John K
Donor
- MBTI
- INFJ
- Enneagram
- 5W4 549
Depends on the job so much. Interviewing for graduate trainee entry is completely different to interviewing for a supervisors job for example. I spent most of my working life as a manager in a Pharma IT department supporting Research scientists. We could afford to pay well so we were quite picky. My experience is that a lot of people with very good technical skills don't really understand what's needed from them in many jobs and it shows up in their applications even before they are asked to come for interview. We simply took for granted that the people we chose to interview were really on the ball technically - we checked them out of course but that doesn't take much interviewing effort. What we really valued were very good technicians who could demonstrate good interpersonal skills, with examples from their previous experience, and we spent a lot of time exploring that with them. For the more senior positions, we looked for people who came back at us in the same kind of way - who were looking at us in the way we looked at them. The interview was very much to do with the questions they asked, and how they asked them, as much how they answered our questions. When things went really well with someone we almost forgot it was an interview and it felt more like a peer discussion on issues that really mattered to us - that was a sure tell we were on to a winner, someone who would slip seamlessly into a senior position in the team and who was a potential senior manager eventually.Second layer: for those of you who have conducted job interviews, what are you looking for? What are things that you do at the person interviewing? What have you observed people who are being interviewed that you liked or disliked?

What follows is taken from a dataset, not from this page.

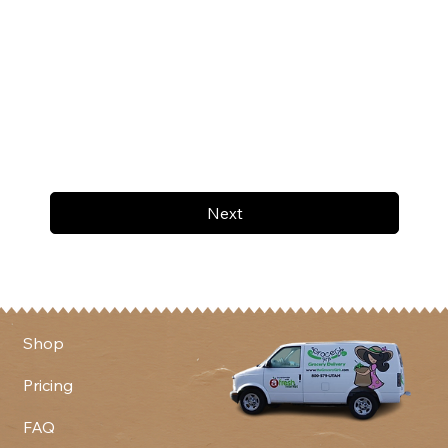
Next
Shop
Pricing
FAQ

Recruiting junior staff was obviously not as intense as that, but we'd still take their technical ability pretty much for granted with a few checks - we wanted evidence from their interests and extracurricular activities that they were a team player if they hadn't already had experience employed on a team.
One of the biggest mistakes we could make was recruiting very high technical ability with very poor interpersonal skills. There are jobs for people with that sort of profile, but not with us and they could cause a lot of disruption if misplaced.